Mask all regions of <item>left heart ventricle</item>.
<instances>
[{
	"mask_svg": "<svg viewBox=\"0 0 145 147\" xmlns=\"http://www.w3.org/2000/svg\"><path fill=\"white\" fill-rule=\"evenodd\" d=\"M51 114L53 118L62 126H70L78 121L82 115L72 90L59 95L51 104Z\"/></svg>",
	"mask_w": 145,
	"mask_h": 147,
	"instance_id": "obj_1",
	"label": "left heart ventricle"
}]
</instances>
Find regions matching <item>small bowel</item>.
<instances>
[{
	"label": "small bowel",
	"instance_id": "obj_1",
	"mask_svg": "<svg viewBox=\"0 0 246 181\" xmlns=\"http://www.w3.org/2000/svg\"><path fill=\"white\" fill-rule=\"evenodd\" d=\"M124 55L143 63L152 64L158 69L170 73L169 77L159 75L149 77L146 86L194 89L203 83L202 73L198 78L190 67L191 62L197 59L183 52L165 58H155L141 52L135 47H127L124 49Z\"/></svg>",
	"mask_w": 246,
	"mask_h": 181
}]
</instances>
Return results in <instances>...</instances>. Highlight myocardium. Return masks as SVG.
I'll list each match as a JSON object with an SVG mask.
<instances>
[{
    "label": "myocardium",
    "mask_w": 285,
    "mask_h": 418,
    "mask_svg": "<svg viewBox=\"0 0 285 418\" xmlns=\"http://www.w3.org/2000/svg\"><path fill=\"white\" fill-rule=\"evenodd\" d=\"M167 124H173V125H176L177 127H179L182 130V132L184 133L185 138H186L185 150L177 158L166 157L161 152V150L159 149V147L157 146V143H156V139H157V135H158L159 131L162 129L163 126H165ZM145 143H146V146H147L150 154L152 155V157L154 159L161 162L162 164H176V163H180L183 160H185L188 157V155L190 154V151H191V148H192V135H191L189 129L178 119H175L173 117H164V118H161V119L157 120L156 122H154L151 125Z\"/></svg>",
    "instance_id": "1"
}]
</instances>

▶ **EXERCISE**:
Set down exactly the line that holds "Return results in" and all lines after it to the end of the data.

▶ **TASK RESPONSE**:
Return results in <instances>...</instances>. Highlight myocardium. Return masks as SVG.
I'll list each match as a JSON object with an SVG mask.
<instances>
[{
    "label": "myocardium",
    "mask_w": 285,
    "mask_h": 418,
    "mask_svg": "<svg viewBox=\"0 0 285 418\" xmlns=\"http://www.w3.org/2000/svg\"><path fill=\"white\" fill-rule=\"evenodd\" d=\"M167 124H173V125H176L177 127H179L182 130V132L184 133L185 138H186L185 150L177 158L166 157L161 152V150L159 149V147L157 146V143H156V139H157V135H158L159 131L162 129L163 126H165ZM145 143H146V146H147L150 154L152 155V157L154 159L161 162L162 164H176V163H180L183 160H185L188 157V155L190 154V151H191V148H192V135H191L189 129L178 119H175L173 117H164V118H161V119L157 120L156 122H154L151 125Z\"/></svg>",
    "instance_id": "1"
}]
</instances>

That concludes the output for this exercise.